I suppose if I ever go to Sweden, I'll have cosmetic surgeons agog over my stretch marks and varicose veins, following me about with Kroner-signs in their eyes.
Aruba is OUT and Sweden is IN!!!!
I'm sure you have some comments. ;-)
"ABOUT BLOODY TIME"
I am in complete agreement but take your vacation to Stockholm now because in 1, at most 2 generations the typical Swedish lass will be wearing a burkha.
We'll send Helen Thomas over to do some on the scene reporting. That will take care of things...
And, in other Breaking News headlines from the WWN:
10 LINES TO GET REPUBLICAN GALS -- LIKE ANN COULTER -- INTO BED
HOW TO GET WOMEN TO PAY ON DATES!
ELEPHANT'S REVENGE DEATH
HOW TO GET WOMEN TO PAY ON DATES!
Guys, are you sick and tired of taking out freeloading women on dates?
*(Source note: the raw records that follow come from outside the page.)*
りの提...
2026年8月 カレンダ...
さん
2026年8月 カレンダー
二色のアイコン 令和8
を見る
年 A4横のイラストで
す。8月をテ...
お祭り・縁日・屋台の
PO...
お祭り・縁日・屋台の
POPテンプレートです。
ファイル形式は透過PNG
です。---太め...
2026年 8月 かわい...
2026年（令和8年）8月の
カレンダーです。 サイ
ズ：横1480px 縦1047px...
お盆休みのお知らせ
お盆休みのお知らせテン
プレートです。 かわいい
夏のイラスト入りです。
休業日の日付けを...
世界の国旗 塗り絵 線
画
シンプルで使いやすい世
Ever wish you could get THEM to foot the bill? Well, you can, if you follow the advice of Mason Gray, author of the upcoming book, Check Mate: How to Get Your Date to Pick up The Check.
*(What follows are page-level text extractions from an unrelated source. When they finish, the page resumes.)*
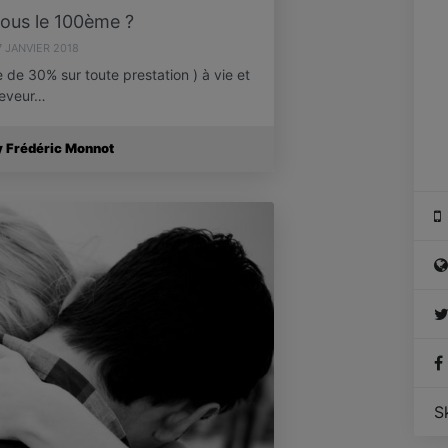
ous le 100ème ?
7 JANVIER 2018
e 30% sur toute prestation ) à vie et
ceveur…
y Frédéric Monnot
S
Among Gray's suggestions to get women to pull their weight:
* Tell them you're a Nigerian prince and you have a fortune to give them, but you need a sign that they're sincere, like paying the bill. "The guy on the Internet has been getting away with this one for years. No reason it can't work in person, too."
* When the check arrives, go to the bathroom. "This is the oldest trick in the female arsenal. But you can use it, too. Just make sure to excuse yourself before she does. Then stay in the bathroom a long, long time." At some point, she'll feel pressured to pay the bill. "Or, if you don't want to see her again, just leave."
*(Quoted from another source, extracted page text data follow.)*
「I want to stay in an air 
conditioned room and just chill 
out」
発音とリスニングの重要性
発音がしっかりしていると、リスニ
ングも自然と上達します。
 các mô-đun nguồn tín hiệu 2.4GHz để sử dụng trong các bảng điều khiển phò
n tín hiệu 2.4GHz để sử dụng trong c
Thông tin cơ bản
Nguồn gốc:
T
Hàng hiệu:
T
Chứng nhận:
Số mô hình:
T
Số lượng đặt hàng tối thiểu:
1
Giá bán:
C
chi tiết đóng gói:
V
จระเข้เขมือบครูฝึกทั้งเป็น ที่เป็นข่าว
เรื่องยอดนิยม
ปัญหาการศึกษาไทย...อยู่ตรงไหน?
* Program your cell phone to ring during dinner. Then, in a sad voice, just loud enough for her to hear, pretend you're talking to your ex-wife and say, "What? Little Jimmy got hit by a car? We're not insured? The hospital bills are HOW MUCH? I guess I'll have to take a third job." Your date will not only feel bad enough to pay the check, she'll probably console you in bed, too.
The writer definitely has a good understanding of the very essence of Swedish culture ~ even though most of this article is totally BS.
If I should travel to Sweden one day, I will remember NOT to wear a skirt. :P
Ole Smokes!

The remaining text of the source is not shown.